Damit die neue Strategie wirklich funktionieren könne, müsse nun die Kostenstruktur angepasst werden, so Janauskas. Sprich: Mitarbeiter würden entlassen, die Ersparnisse daraus werde man ins Marketing stecken. Laut einer Mitarbeiterin, die anonym bleiben will, soll das komplette Münchner Büro geschlossen werden. Außerdem werde der Firmensitz von München nach Berlin verlegt – in der Hoffnung, dass sich dort talentierte Menschen dem Unternehmen anschließen, so der Gründer in seinem Post. Janauskas schließt den Text mit den Worten, dass die Entlassungen der Preis für jene Fehler sei, die die Firma wegen der früheren Strategie gemacht habe: „Es ist ein sehr großes Learning für mich.“

Klar ist: Wer mehr Kunden will, kommt häufig um eine Erhöhung des Marketing-Budgets nicht umher. Mehr Werbung erleichtert definitiv den Erstkontakt mit neuen Zielgruppen. Und das Personal fällt oft als höchster Kostenpunkt ins Gewicht – hier lässt sich also viel sparen.

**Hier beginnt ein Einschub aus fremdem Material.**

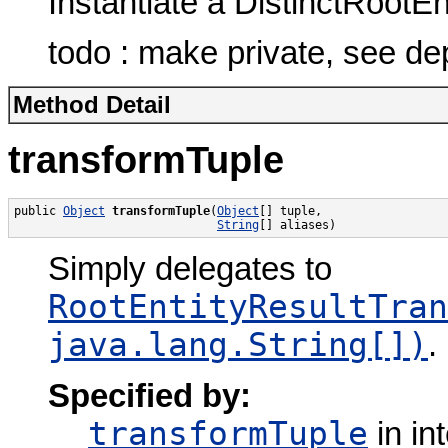
Instantiate a DistinctRootE
todo : make private, see de
Method Detail
transformTuple
public 
Object
transformTuple
(
Object
[] tuple,

String
[] aliases)
Simply delegates to
RootEntityResultTran
java.lang.String[])
.
Specified by:
transformTuple
in in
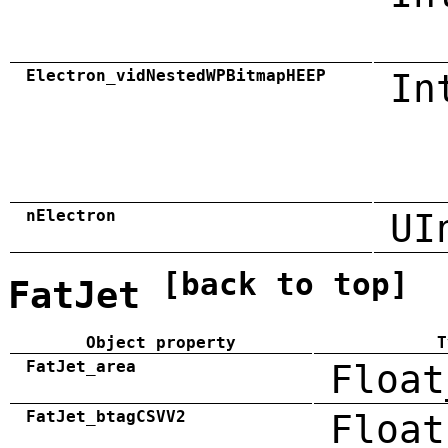
Electron_vidNestedWPBitmapHEEP
In
nElectron
UI
[back to top]
FatJet
Object property
T
FatJet_area
Float
FatJet_btagCSVV2
Float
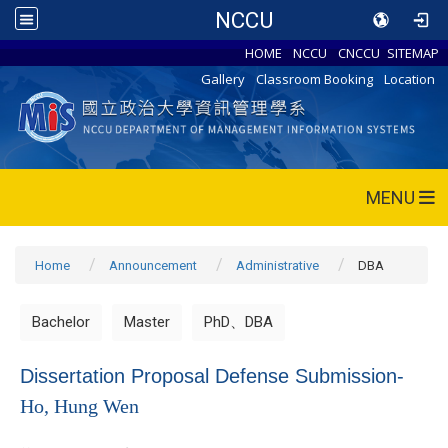
NCCU
HOME
NCCU
CNCCU
SITEMAP
Gallery
Classroom Booking
Location
MENU
Home
Announcement
Administrative
DBA
Bachelor
Master
PhD、DBA
Dissertation Proposal Defense Submission-
Ho, Hung Wen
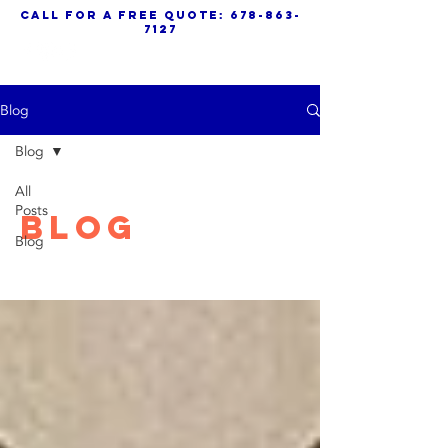
call for a free quote:
678-863-
7127
Blog
Blog
All
Posts
Blog
Blog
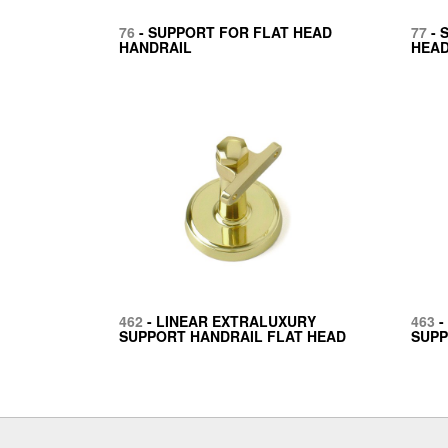
76
- SUPPORT FOR FLAT HEAD
77
- 
HANDRAIL
HEAD
462
- LINEAR EXTRALUXURY
463
-
SUPPORT HANDRAIL FLAT HEAD
SUPP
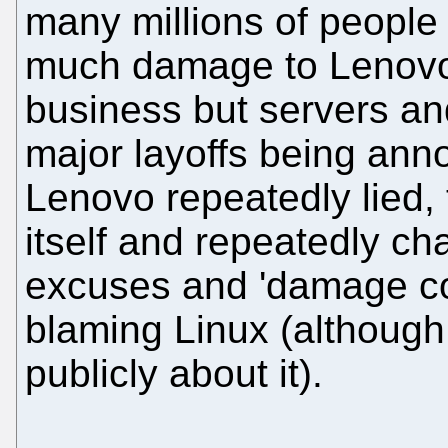
many millions of people a
much damage to Lenovo 
business but servers and
major layoffs being ann
Lenovo repeatedly lied,
itself and repeatedly ch
excuses and 'damage con
blaming Linux (although
publicly about it).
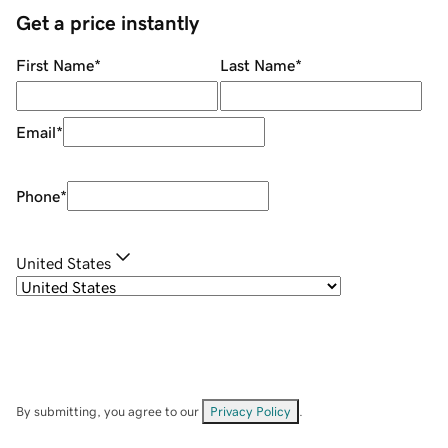
Get a price instantly
First Name
*
Last Name
*
Email
*
Phone
*
United States
By submitting, you agree to our
Privacy Policy
.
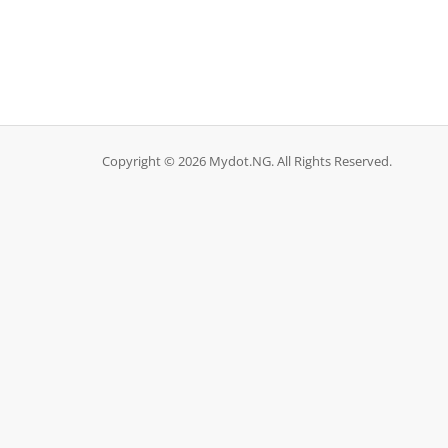
Copyright © 2026 Mydot.NG. All Rights Reserved.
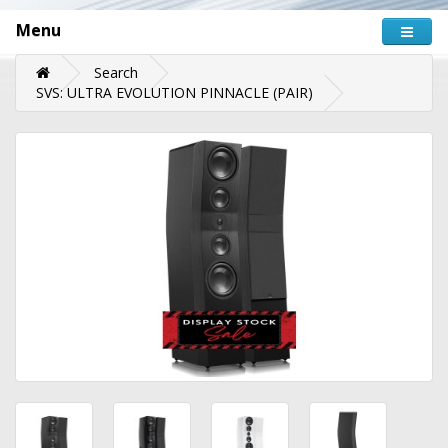
Menu
Search
SVS: ULTRA EVOLUTION PINNACLE (PAIR)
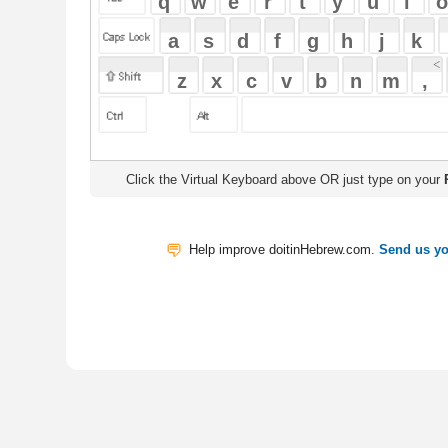
Click the Virtual Keyboard above OR just type on your
Physical Keyb
Help improve doitinHebrew.com.
Send us your Feedback
Translate
My Saved W
|
Copyrigh
Free Online Hebrew Dictionary: Tra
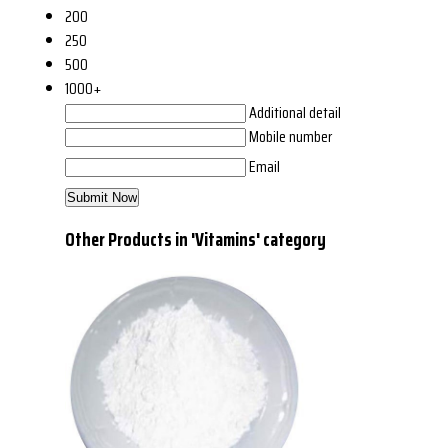
200
250
500
1000+
Additional detail
Mobile number
Email
Other Products in 'Vitamins' category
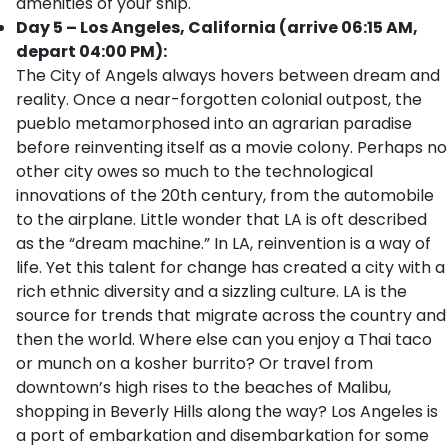
amenities of your ship.
Day 5 – Los Angeles, California (arrive 06:15 AM,
depart 04:00 PM):
The City of Angels always hovers between dream and
reality. Once a near-forgotten colonial outpost, the
pueblo metamorphosed into an agrarian paradise
before reinventing itself as a movie colony. Perhaps no
other city owes so much to the technological
innovations of the 20th century, from the automobile
to the airplane. Little wonder that LA is oft described
as the “dream machine.” In LA, reinvention is a way of
life. Yet this talent for change has created a city with a
rich ethnic diversity and a sizzling culture. LA is the
source for trends that migrate across the country and
then the world. Where else can you enjoy a Thai taco
or munch on a kosher burrito? Or travel from
downtown’s high rises to the beaches of Malibu,
shopping in Beverly Hills along the way? Los Angeles is
a port of embarkation and disembarkation for some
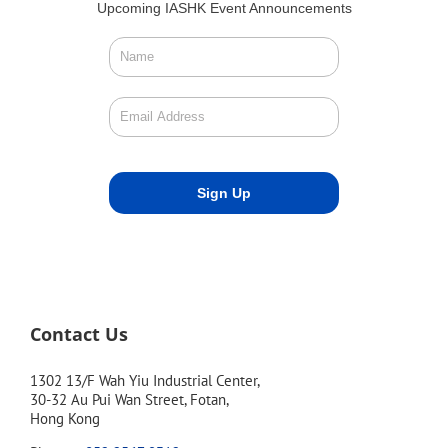
Upcoming IASHK Event Announcements
Contact Us
1302 13/F Wah Yiu Industrial Center,
30-32 Au Pui Wan Street, Fotan,
Hong Kong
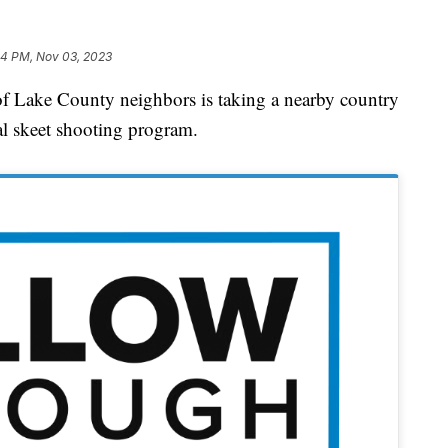
24 PM, Nov 03, 2023
ke County neighbors is taking a nearby country
al skeet shooting program.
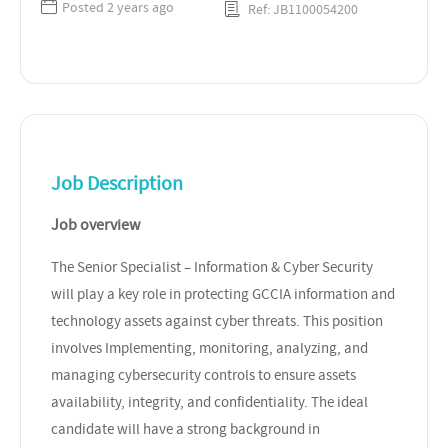
Posted 2 years ago
Ref: JB1100054200
Job Description
Job overview
The Senior Specialist – Information & Cyber Security
will play a key role in protecting GCCIA information and
technology assets against cyber threats. This position
involves Implementing, monitoring, analyzing, and
managing cybersecurity controls to ensure assets
availability, integrity, and confidentiality. The ideal
candidate will have a strong background in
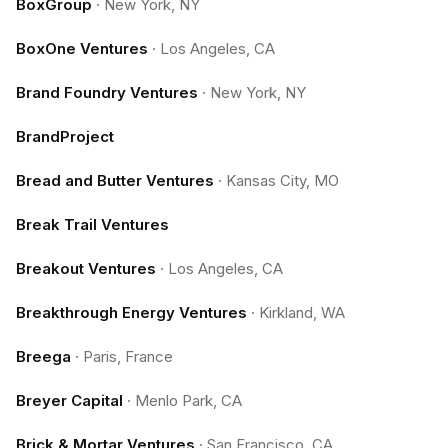
BoxGroup
·
New York, NY
BoxOne Ventures
·
Los Angeles, CA
Brand Foundry Ventures
·
New York, NY
BrandProject
Bread and Butter Ventures
·
Kansas City, MO
Break Trail Ventures
Breakout Ventures
·
Los Angeles, CA
Breakthrough Energy Ventures
·
Kirkland, WA
Breega
·
Paris, France
Breyer Capital
·
Menlo Park, CA
Brick & Mortar Ventures
·
San Francisco, CA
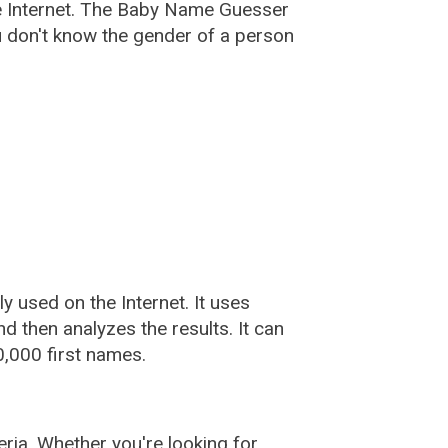
e Internet. The Baby Name Guesser
u don't know the gender of a person
used on the Internet. It uses
 then analyzes the results. It can
,000 first names.
ia. Whether you're looking for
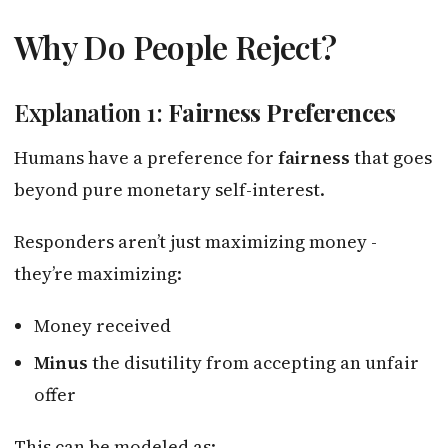
Why Do People Reject?
Explanation 1:
Fairness Preferences
Humans have a preference for
fairness
that goes
beyond pure monetary self-interest.
Responders aren’t just maximizing money -
they’re maximizing:
Money received
Minus
the disutility from accepting an unfair
offer
This can be modeled as:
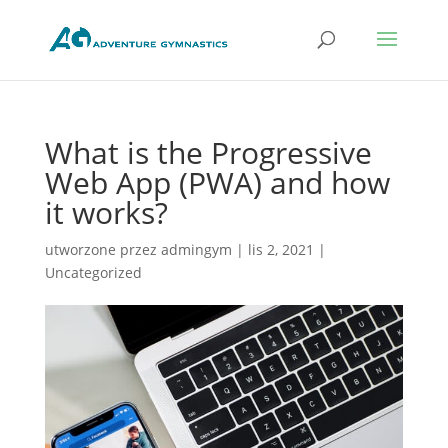
What is the Progressive
Web App (PWA) and how
it works?
utworzone przez
admingym
|
lis 2, 2021
|
Uncategorized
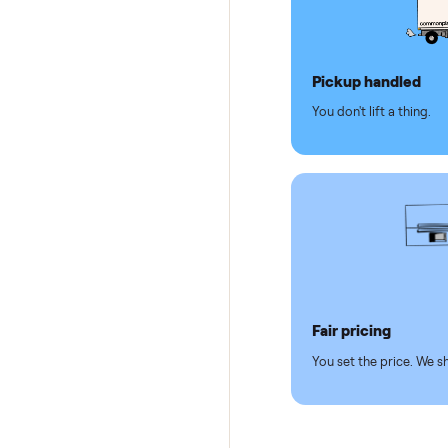
Why se
Pickup hand
You don't lift a 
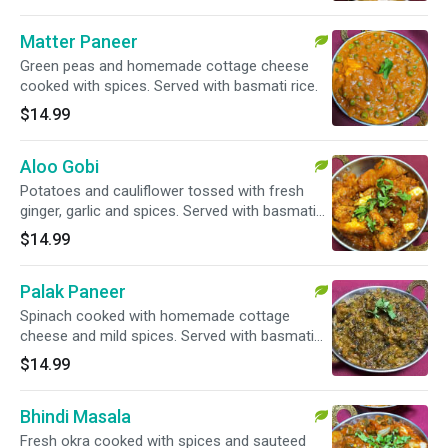
Matter Paneer
Green peas and homemade cottage cheese
cooked with spices. Served with basmati rice.
$14.99
Aloo Gobi
Potatoes and cauliflower tossed with fresh
ginger, garlic and spices. Served with basmati
rice.
$14.99
Palak Paneer
Spinach cooked with homemade cottage
cheese and mild spices. Served with basmati
rice.
$14.99
Bhindi Masala
Fresh okra cooked with spices and sauteed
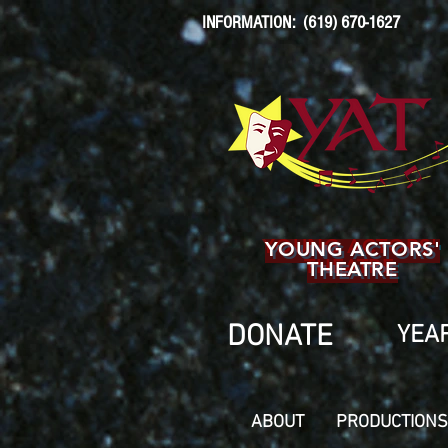
INFORMATION: (619) 670-1627
YOUNG ACTORS'
THEATRE
DONATE
YEAR
ABOUT
PRODUCTIONS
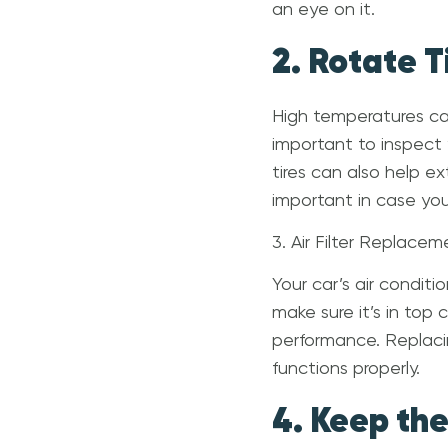
an eye on it.
2. Rotate 
High temperatures can
important to inspect y
tires can also help ex
important in case you 
3. Air Filter Replacem
Your car’s air condit
make sure it’s in top 
performance. Replacin
functions properly.
4. Keep th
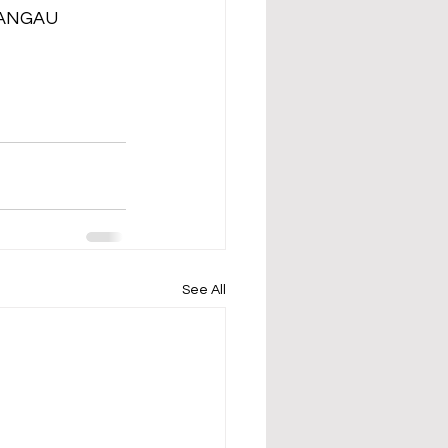
 ANGAU 
See All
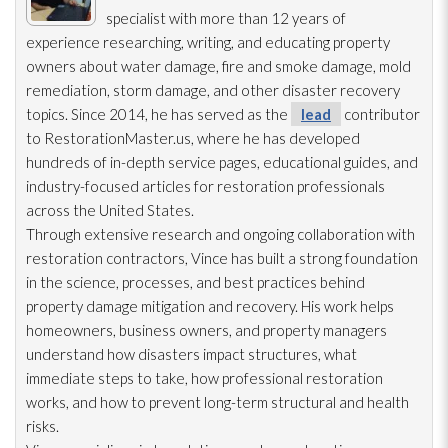
specialist with more than 12 years of
experience researching, writing, and educating property
owners about water damage, fire and smoke damage, mold
remediation
, storm damage, and other disaster recovery
topics. Since 2014, he has served as the
lead
contributor
to RestorationMaster.us, where he has developed
hundreds of in-depth service pages, educational guides, and
industry-focused articles for restoration
professionals
across the United States.
Through extensive research and ongoing collaboration with
restoration
contractors, Vince has built a strong foundation
in the science, processes, and best practices behind
property damage mitigation and recovery. His work helps
homeowners, business owners, and property managers
understand how disasters impact structures, what
immediate steps to take, how professional restoration
works, and how to prevent long-term structural and health
risks.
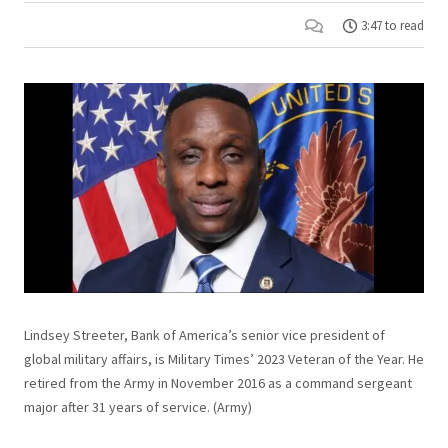
3:47 to read
Lindsey Streeter, Bank of America’s senior vice president of
global military affairs, is Military Times’ 2023 Veteran of the Year. He
retired from the Army in November 2016 as a command sergeant
major after 31 years of service. (Army)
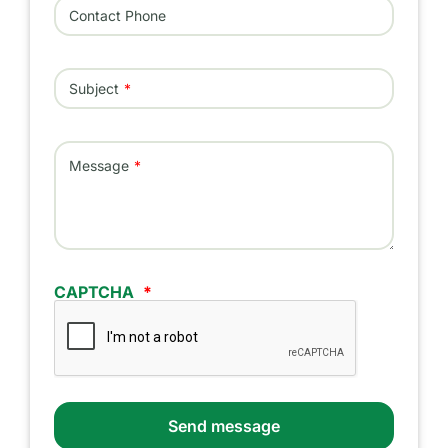
Contact Phone
Subject
Message
CAPTCHA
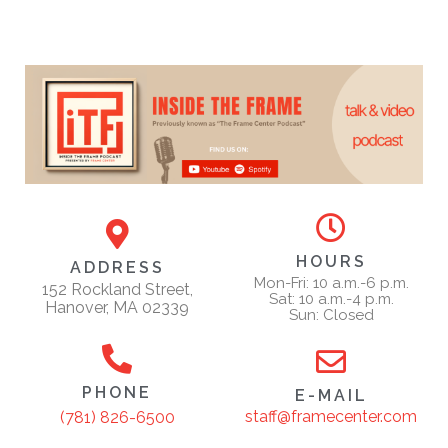
HOURS
ADDRESS
Mon-Fri: 10 a.m.-6 p.m.
152 Rockland Street,
Sat: 10 a.m.-4 p.m.
Hanover, MA 02339
Sun: Closed
PHONE
E-MAIL
staff@framecenter.com
(781) 826-6500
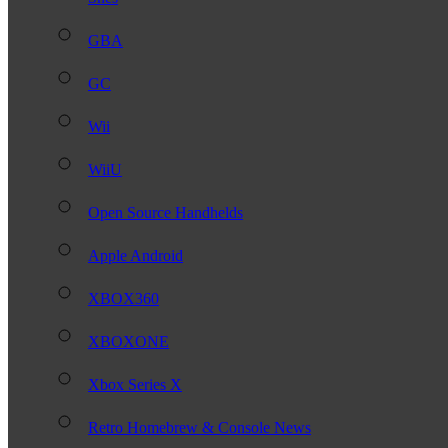
GBA
GC
Wii
WiiU
Open Source Handhelds
Apple Android
XBOX360
XBOXONE
Xbox Series X
Retro Homebrew & Console News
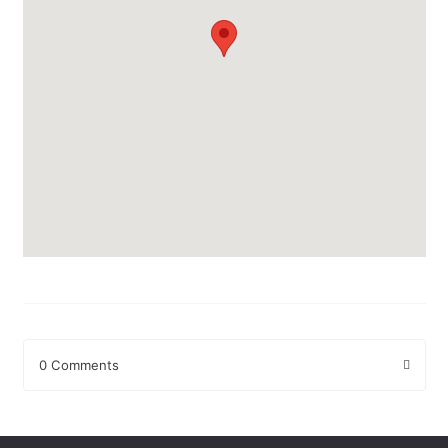
0 Comments
Leave a Reply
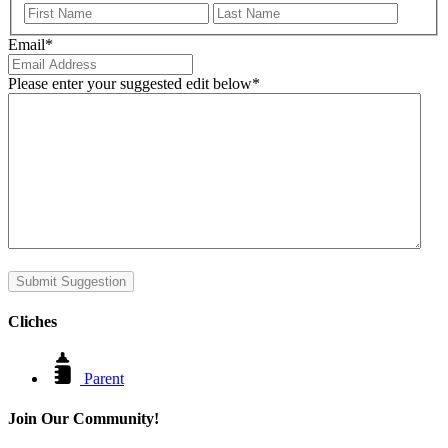
First
Last
Email
*
Please enter your suggested edit below
*
Submit Suggestion
Cliches
Parent
Join Our Community!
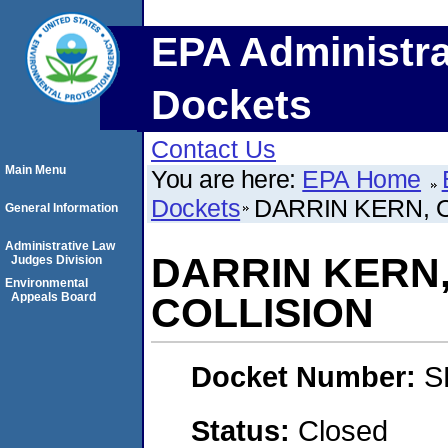
EPA Administra
Dockets
Contact Us
Main Menu
You are here:
EPA Home
Dockets
DARRIN KERN, O
General Information
Administrative Law
DARRIN KERN,
Judges Division
Environmental
Appeals Board
COLLISION
Docket Number:
S
Status:
Closed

Es ist allerdings fraglich, ob der geplante Strategiewechsel bei Kleiderkreisel wirklich zum Erfolg führen wird. Denn die Probleme des Unternehmens liegen nicht unbedingt in zu geringen Kundenzahlen, sondern in einer fehlenden Monetarisierungsstrategie. Vor über einem Jahr führte Kleiderkreisel eine Gebühr für verkaufte Artikel ein, nur um sie ein paar Monate später nach viel Protest der Community wieder einzustampfen. „Der Wunsch nach einer Möglichkeit, kostenlos zu verkaufen, war so groß, dass wir dem nachkommen wollten“, sagte eine Sprecherin zu Gründerszene.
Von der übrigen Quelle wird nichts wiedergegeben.